Post-graduation is also the first time in your life when you really have to engage with people not your age, and everyone in Cha Cha Real Smooth is dealing with being a little out of their age range. Andrew's great with younger teens but short on adult friends. Domino's younger than every other mom around and while she absolutely dotes on Lola, young parenthood meant she never got the carefree 20s that she sees Andrew both wasting and representing. As for Lola, her profound autism means she's three years older than everyone in her class. Meanwhile Andrew can't help sniping at stepdad Greg (Garrett) and the age difference between him and his mom (Mann). It's less a theme than an undercurrent, one subtly set up by Andrew getting the knockback in an excruciatingly awkward but identifiable opening sequence.

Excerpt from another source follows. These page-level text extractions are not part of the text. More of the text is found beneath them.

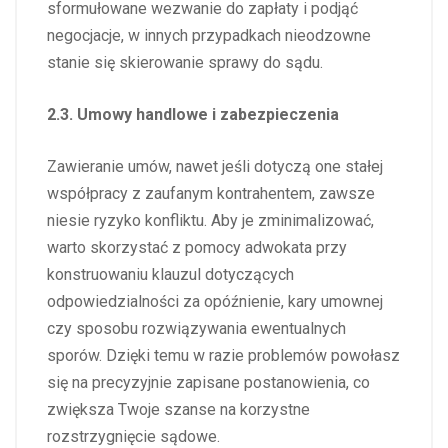
sformułowane wezwanie do zapłaty i podjąć
negocjacje, w innych przypadkach nieodzowne
stanie się skierowanie sprawy do sądu.
2.3. Umowy handlowe i zabezpieczenia
Zawieranie umów, nawet jeśli dotyczą one stałej
współpracy z zaufanym kontrahentem, zawsze
niesie ryzyko konfliktu. Aby je zminimalizować,
warto skorzystać z pomocy adwokata przy
konstruowaniu klauzul dotyczących
odpowiedzialności za opóźnienie, kary umownej
czy sposobu rozwiązywania ewentualnych
sporów. Dzięki temu w razie problemów powołasz
się na precyzyjnie zapisane postanowienia, co
zwiększa Twoje szanse na korzystne
rozstrzygnięcie sądowe.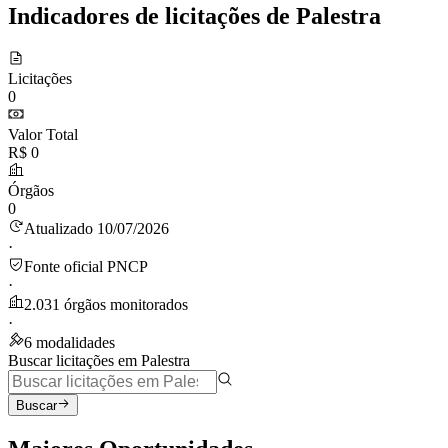
Indicadores de licitações de Palestra
Licitações
0
Valor Total
R$ 0
Órgãos
0
Atualizado 10/07/2026
·
Fonte oficial PNCP
·
2.031 órgãos monitorados
·
6 modalidades
Buscar licitações em Palestra
Buscar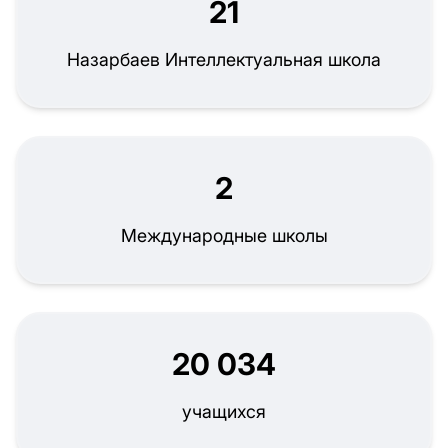
21
Назарбаев Интеллектуальная школа
2
Международные школы
20 034
учащихся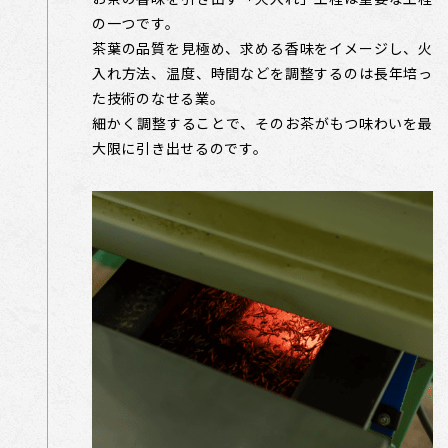
の一つです。
茶葉の品質を見極め、求める香味をイメージし、火
入れ方法、温度、時間などを調整するのは長年培っ
た技術のなせる業。
細かく調整することで、そのお茶がもつ味わいを最
大限に引き出せるのです。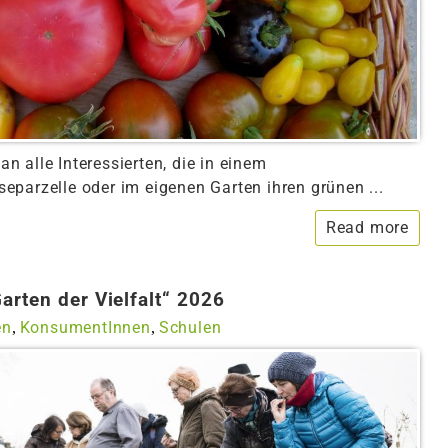
 an alle Interessierten, die in einem
parzelle oder im eigenen Garten ihren grünen ...
Read more
rten der Vielfalt“ 2026
en
KonsumentInnen
Schulen
,
,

It's scenes like this at which Raiff excels, those little personal dramas that stick in your mind years after they happen, those moments on which you gain perspective in hindsight but just feel huge at the time. Those kind of scenes allow him to veer away from an obvious three-act structure, instead constructing the story in almost a mosaic fashion, of anecdotes and moments, character progression rather than plot beats.

Cha Cha Real Smooth shows a maturation in the young filmmaker since Shithouse, but not in an ostentatious way. It's low-key and observational, and his Andrew is immature in all the right ways for a depiction of a 22-year-old. There's no self-indulgence in the part. Equally, Johnson is given real space to play with Domino's position as the "older woman" without ever falling into Mrs. Robinson tropes. There's no judgment here, just deep compassion for an impossible situation.

And that's the funny thing about growing up. Sometimes it's not about getting it right. Sometimes it's just about not making the same mistake twice. If Raiff's first film was about two neurotic characters learning to get out of their own heads, then Cha Cha Real Smooth is a tenderly bittersweet story about a couple learning to use theirs.